In 1990, Dead Poets Society won the 62nd Academy Award for Best Original Screenplay. Peter Weir as the director who succeed in narrating a story about youth and death, dream and despair. From my point of view, it is a profound movie that intended to inspire and provoke thoughts; at the same time, to bring a combination of humor and drama to the audience while pushing a non-conformist ideology at the core of the story. Besides, there are many brief quotations from Tennyson, Herrick, Whitman and even Vachel Lindsay, as well as a brave excursion into prose that takes us as far as Thoreau's Walden. The director Peter Weir can make good use of the poetry to transfer a spirit of personal freedom.

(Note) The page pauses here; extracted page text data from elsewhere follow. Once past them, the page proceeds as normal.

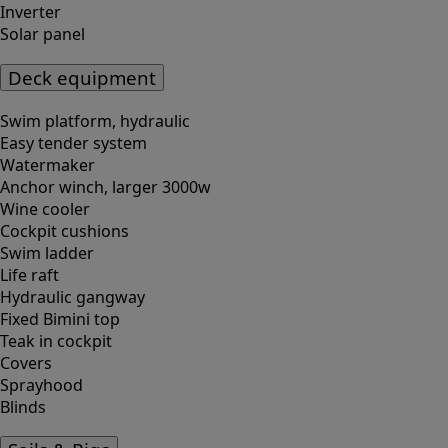
Inverter
Solar panel
Deck equipment
Swim platform, hydraulic
Easy tender system
Watermaker
Anchor winch, larger 3000w
Wine cooler
Cockpit cushions
Swim ladder
Life raft
Hydraulic gangway
Fixed Bimini top
Teak in cockpit
Covers
Sprayhood
Blinds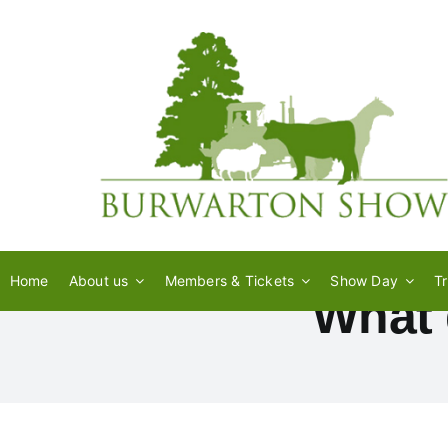
Skip
to
content
Home
About us
Members & Tickets
Show Day
T
What 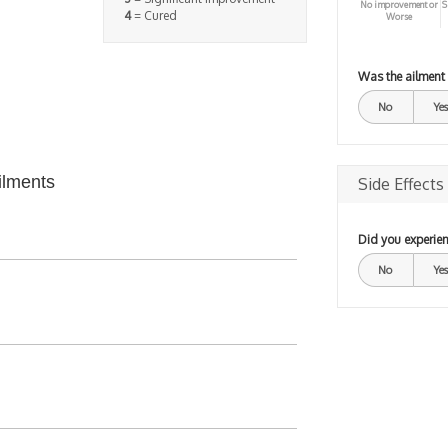
No improvement or
S
4
= Cured
Worse
Was the ailment
No
Yes
ilments
Side Effects
Did you experien
No
Yes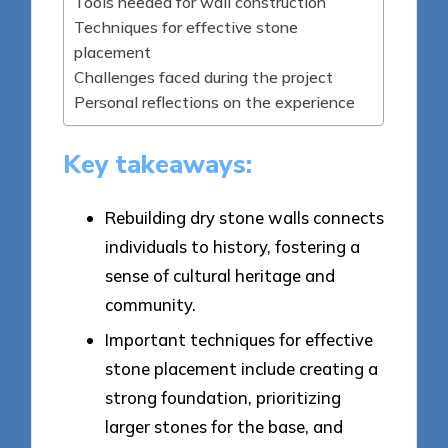
Tools needed for wall construction
Techniques for effective stone
placement
Challenges faced during the project
Personal reflections on the experience
Key takeaways:
Rebuilding dry stone walls connects
individuals to history, fostering a
sense of cultural heritage and
community.
Important techniques for effective
stone placement include creating a
strong foundation, prioritizing
larger stones for the base, and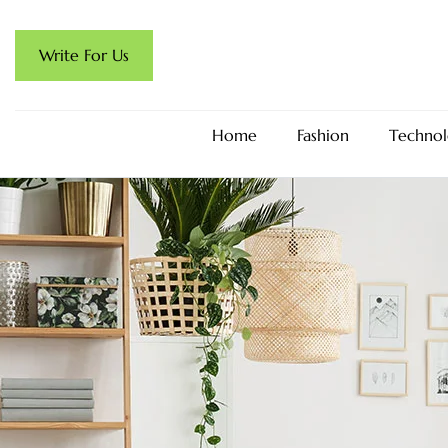
Write For Us
Home
Fashion
Technol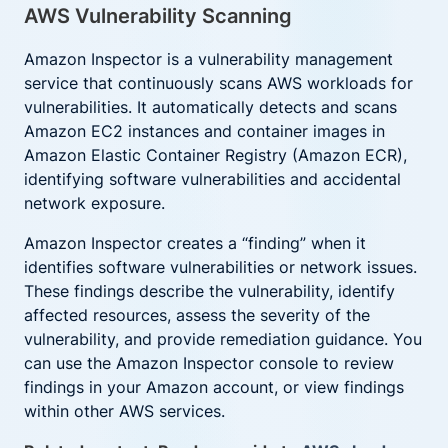
AWS Vulnerability Scanning
Amazon Inspector is a vulnerability management
service that continuously scans AWS workloads for
vulnerabilities. It automatically detects and scans
Amazon EC2 instances and container images in
Amazon Elastic Container Registry (Amazon ECR),
identifying software vulnerabilities and accidental
network exposure.
Amazon Inspector creates a “finding” when it
identifies software vulnerabilities or network issues.
These findings describe the vulnerability, identify
affected resources, assess the severity of the
vulnerability, and provide remediation guidance. You
can use the Amazon Inspector console to review
findings in your Amazon account, or view findings
within other AWS services.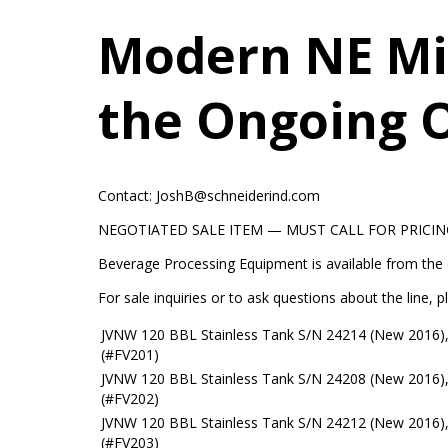
Modern NE Mi
the Ongoing 
Contact: JoshB@schneiderind.com
NEGOTIATED SALE ITEM — MUST CALL FOR PRICIN
Beverage Processing Equipment is available from the
For sale inquiries or to ask questions about the line
JVNW 120 BBL Stainless Tank S/N 24214 (New 2016),
(#FV201)
JVNW 120 BBL Stainless Tank S/N 24208 (New 2016),
(#FV202)
JVNW 120 BBL Stainless Tank S/N 24212 (New 2016),
(#FV203)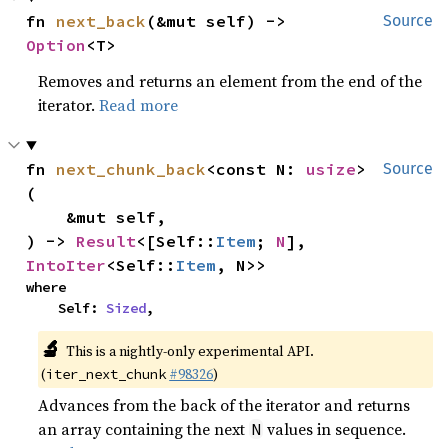
fn 
next_back
(&mut self) -> 
Source
Option
<T>
Removes and returns an element from the end of the
iterator.
Read more
fn 
next_chunk_back
<const N: 
usize
>
Source
(

    &mut self,

) -> 
Result
<[Self::
Item
; 
N
], 
IntoIter
<Self::
Item
, N>>
where

    Self: 
Sized
,
🔬
This is a nightly-only experimental API.
(
#98326
)
iter_next_chunk
Advances from the back of the iterator and returns
an array containing the next
values in sequence.
N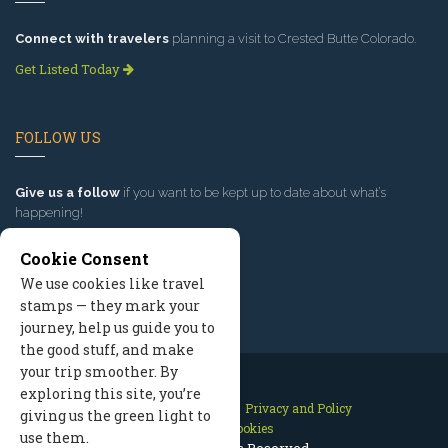
Connect with travelers
planning a visit to Crested Butte Colorado.
Get Listed Today
FOLLOW US
Give us a follow
if you want to be kept up to date about what’s
happening!
Cookie Consent
We use cookies like travel
stamps — they mark your
journey, help us guide you to
the good stuff, and make
your trip smoother. By
exploring this site, you’re
Contact Us
Site Map
Privacy and Policy
giving us the green light to
Manage Cookies
use them.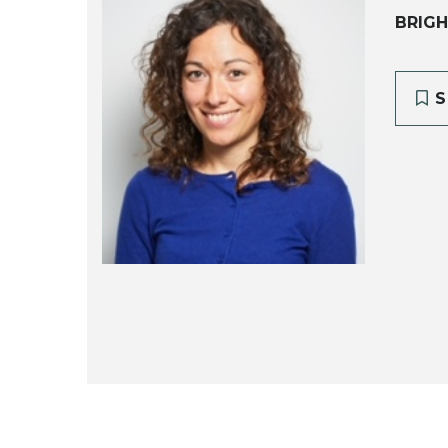
BRIGH
S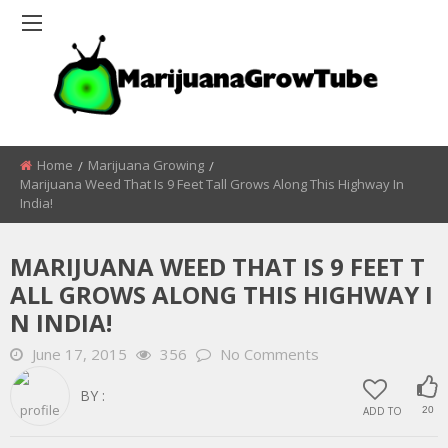
Home
Marijuana Growing
Marijuana Weed That Is 9 Feet Tall Grows Along This Highway In
India!
MARIJUANA WEED THAT IS 9 FEET T
ALL GROWS ALONG THIS HIGHWAY I
N INDIA!
June 17, 2015
356
No Comments
BY :
ADD TO
20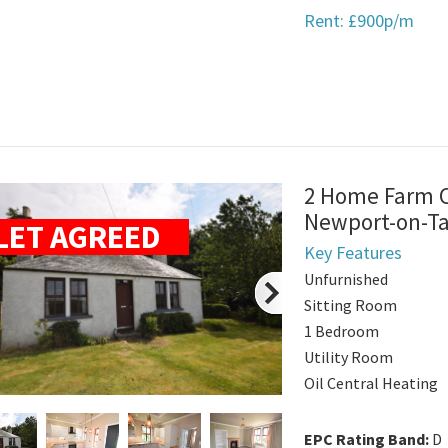
Rent: £900p/m
2 Home Farm Co
Newport-on-T
LET AGREED
Key Features
Unfurnished
Sitting Room
1 Bedroom
Utility Room
Oil Central Heating
EPC Rating Band:
D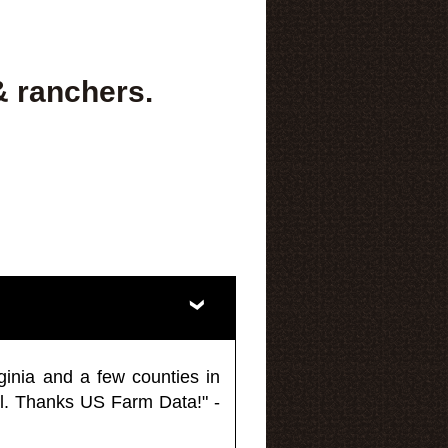
& ranchers.
ginia and a few counties in
l. Thanks US Farm Data!" -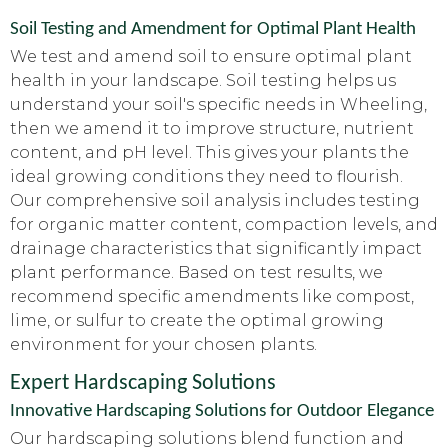
Soil Testing and Amendment for Optimal Plant Health
We test and amend soil to ensure optimal plant
health in your landscape. Soil testing helps us
understand your soil's specific needs in Wheeling,
then we amend it to improve structure, nutrient
content, and pH level. This gives your plants the
ideal growing conditions they need to flourish.
Our comprehensive soil analysis includes testing
for organic matter content, compaction levels, and
drainage characteristics that significantly impact
plant performance. Based on test results, we
recommend specific amendments like compost,
lime, or sulfur to create the optimal growing
environment for your chosen plants.
Expert Hardscaping Solutions
Innovative Hardscaping Solutions for Outdoor Elegance
Our hardscaping solutions blend function and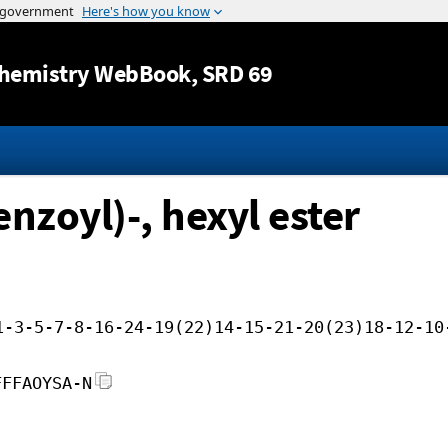
Jump to content
hemistry WebBook
, SRD 69
nzoyl)-, hexyl ester
1-3-5-7-8-16-24-19(22)14-15-21-20(23)18-12-10
FFFAOYSA-N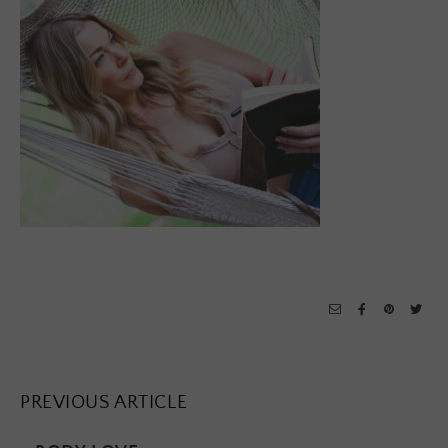
PREVIOUS ARTICLE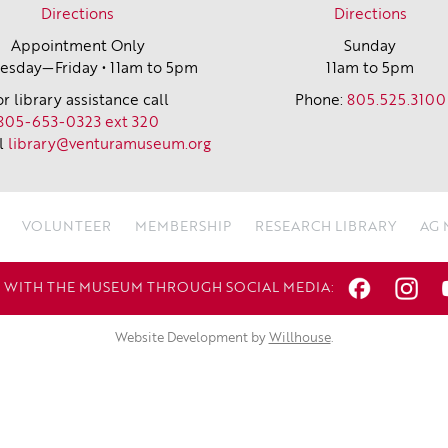
Directions
Directions
Appointment Only
Sunday
sday—Friday • 11am to 5pm
11am to 5pm
or library assistance call
Phone:
805.525.3100
805-653-0323 ext 320
l
library@venturamuseum.org
VOLUNTEER
MEMBERSHIP
RESEARCH LIBRARY
AG
WITH THE MUSEUM THROUGH SOCIAL MEDIA:
Website Development by
Willhouse
.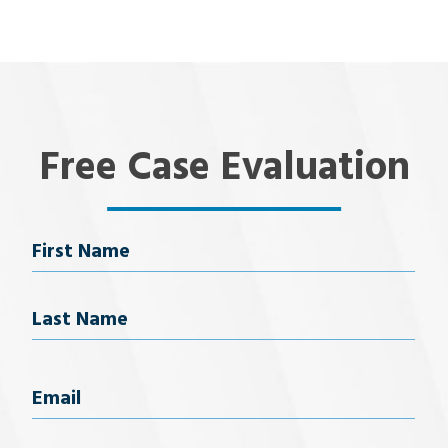
Free Case Evaluation
Name
First Name
Last Name
Email
(Required)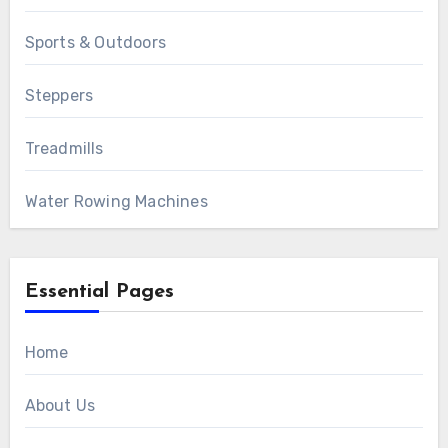
Sports & Outdoors
Steppers
Treadmills
Water Rowing Machines
Essential Pages
Home
About Us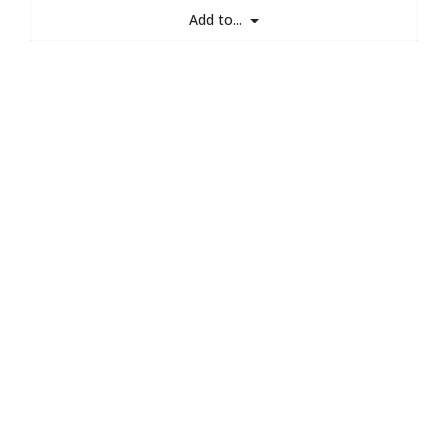
Add to...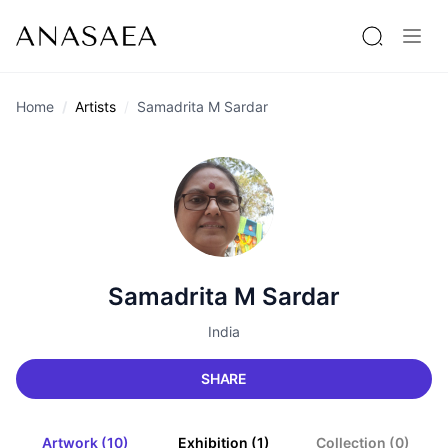
Home
Artists
Samadrita M Sardar
Samadrita M Sardar
India
SHARE
Artwork (10)
Exhibition (1)
Collection (0)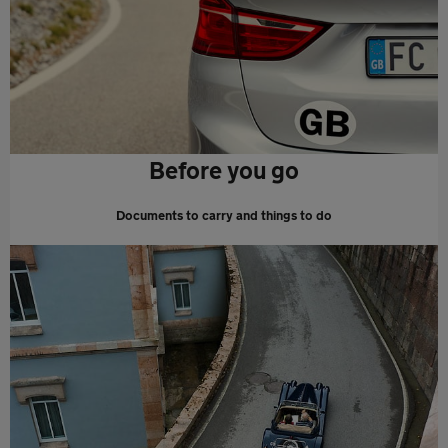
Before you go
Documents to carry and things to do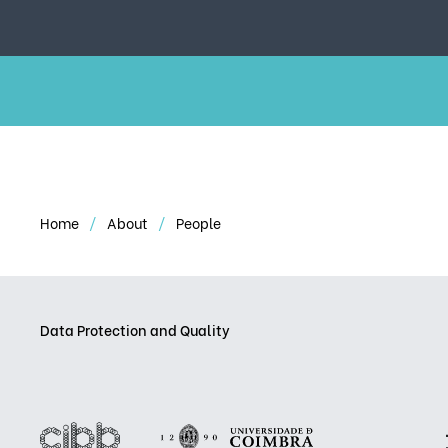
Home
About
People
Data Protection and Quality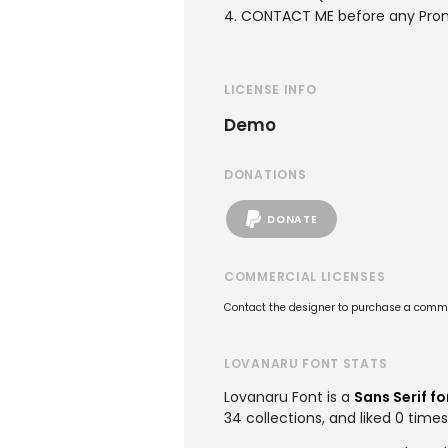
4. CONTACT ME before any Pro
LICENSE INFO
Demo
DONATIONS
DONATE
COMMERCIAL LICENSES
Contact the designer to purchase a commer
LOVANARU FONT STATS
Lovanaru Font is a
Sans Serif fo
34 collections, and liked 0 times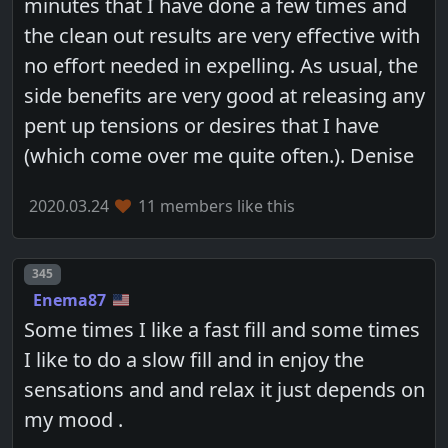
minutes that I have done a few times and
the clean out results are very effective with
no effort needed in expelling. As usual, the
side benefits are very good at releasing any
pent up tensions or desires that I have
(which come over me quite often.). Denise
2020.03.24
11 members like this
Post number
345
Enema87
Some times I like a fast fill and some times
I like to do a slow fill and in enjoy the
sensations and and relax it just depends on
my mood .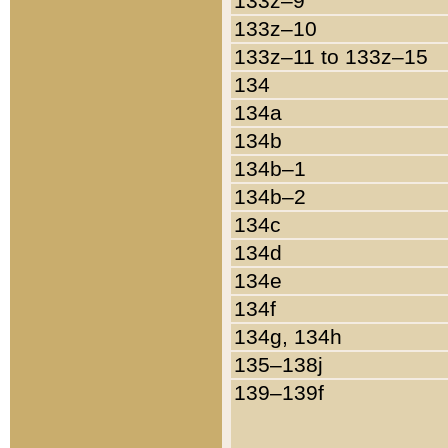
133z–9
133z–10
133z–11 to 133z–15
134
134a
134b
134b–1
134b–2
134c
134d
134e
134f
134g, 134h
135–138j
139–139f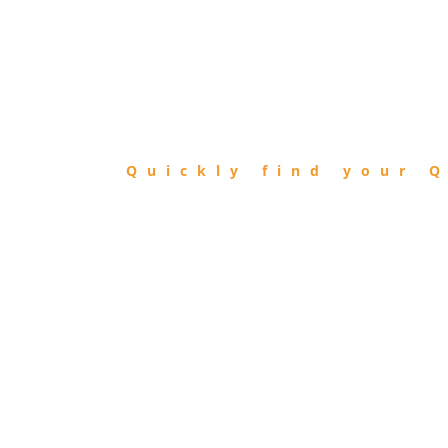
FIND
QIBLA
Quickly find your Q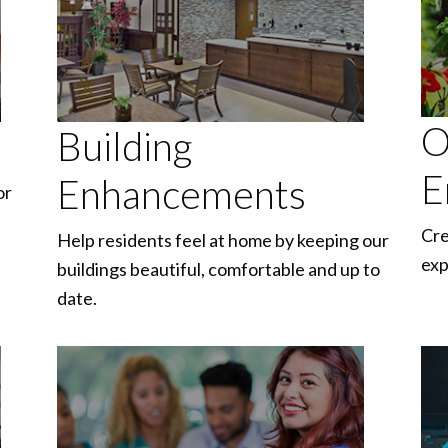
O
Building
E
Enhancements
or
Cre
Help residents feel at home by keeping our
exp
buildings beautiful, comfortable and up to
date.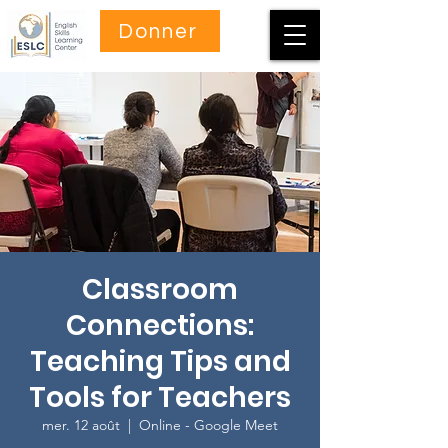
Donner
Classroom
Connections:
Teaching Tips and
Tools for Teachers
mer. 12 août
  |  
Online - Google Meet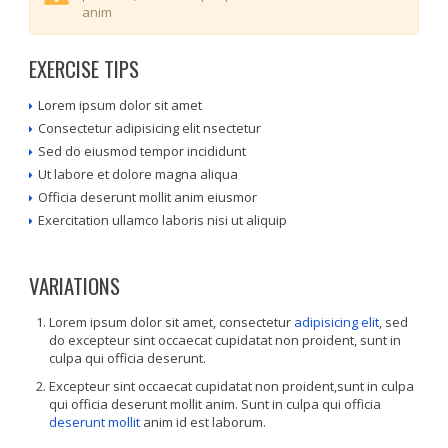
anim
EXERCISE TIPS
Lorem ipsum dolor sit amet
Consectetur adipisicing elit nsectetur
Sed do eiusmod tempor incididunt
Ut labore et dolore magna aliqua
Officia deserunt mollit anim eiusmor
Exercitation ullamco laboris nisi ut aliquip
VARIATIONS
Lorem ipsum dolor sit amet, consectetur
adipisicing elit
, sed
do excepteur sint occaecat cupidatat non proident, sunt in
culpa qui officia deserunt.
Excepteur sint occaecat cupidatat non proident,sunt in culpa
qui officia deserunt mollit anim. Sunt in culpa qui officia
deserunt mollit
anim id est laborum.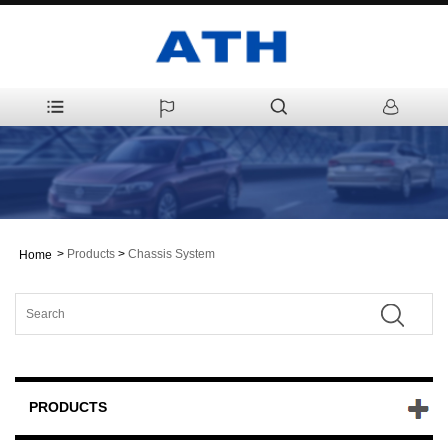
>
Products
>
Chassis System
Home
PRODUCTS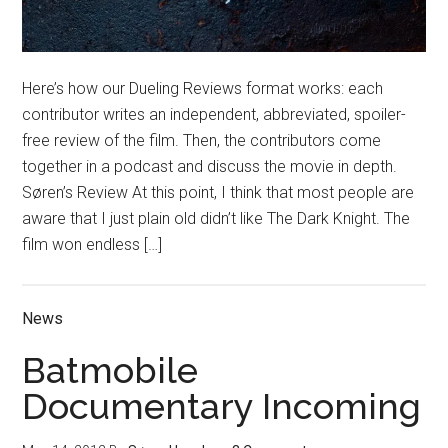
Here’s how our Dueling Reviews format works: each
contributor writes an independent, abbreviated, spoiler-
free review of the film. Then, the contributors come
together in a podcast and discuss the movie in depth.
Søren’s Review At this point, I think that most people are
aware that I just plain old didn’t like The Dark Knight. The
film won endless […]
News
Batmobile
Documentary Incoming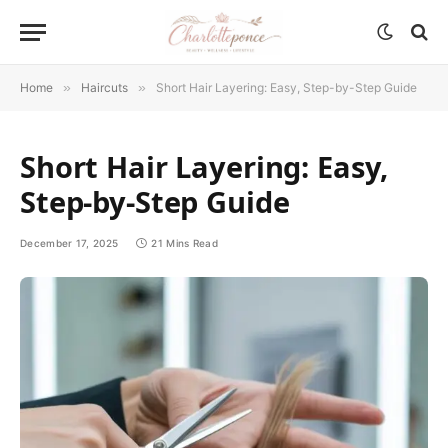
Home
»
Haircuts
»
Short Hair Layering: Easy, Step-by-Step Guide
Short Hair Layering: Easy,
Step-by-Step Guide
December 17, 2025
21 Mins Read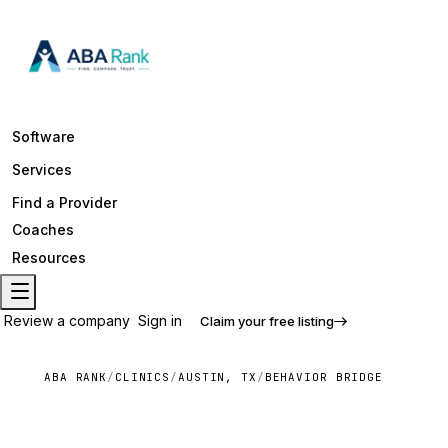
Software
Services
Find a Provider
Coaches
Resources
Review a company
Sign in
Claim your free listing
ABA RANK
/
CLINICS
/
AUSTIN, TX
/
BEHAVIOR BRIDGE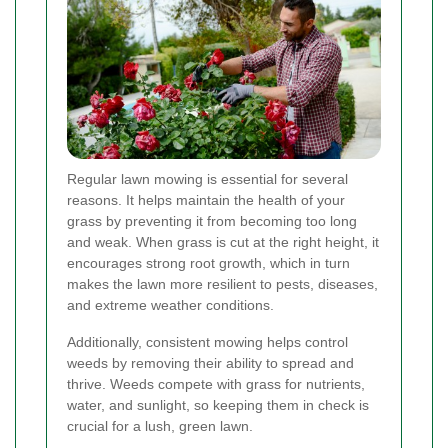
Regular lawn mowing is essential for several
reasons. It helps maintain the health of your
grass by preventing it from becoming too long
and weak. When grass is cut at the right height, it
encourages strong root growth, which in turn
makes the lawn more resilient to pests, diseases,
and extreme weather conditions.
Additionally, consistent mowing helps control
weeds by removing their ability to spread and
thrive. Weeds compete with grass for nutrients,
water, and sunlight, so keeping them in check is
crucial for a lush, green lawn.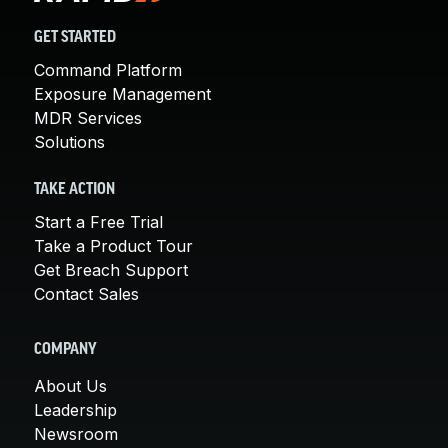
GET STARTED
Command Platform
Exposure Management
MDR Services
Solutions
TAKE ACTION
Start a Free Trial
Take a Product Tour
Get Breach Support
Contact Sales
COMPANY
About Us
Leadership
Newsroom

In this movie, the Hollywood star Robin Williams as the mercurial John Keating, a teacher of English at the exclusive Welton Academy in Vermont -- the "best prep school in America" -- in the year of 1959. Actually, that was an age of “killing the individuality”,and perhaps we are still living in the same age. At the beginning of the plot, the director indicated two different ways of education. During the ceremony of Welton Academy, all the students were required to dress the uniforms and repeat the school motto togeher:“tradition, discipline,honor and excellence”. At that moment, the school hall immerged itself with silence. On the contrary, when the new teacher Mr.Keating was walking at a brisk pace towards the classroom along with humming a tune softly, the atmosphere changed more affable. Mr.Keating brought his students who were still fumbling in hopelessness a new belief: “poetry, beauty, romance and love”. By contrast, Mr.Kating’s education is more like a revolution, which needs to eliminate, shake, overthrow and regenerate.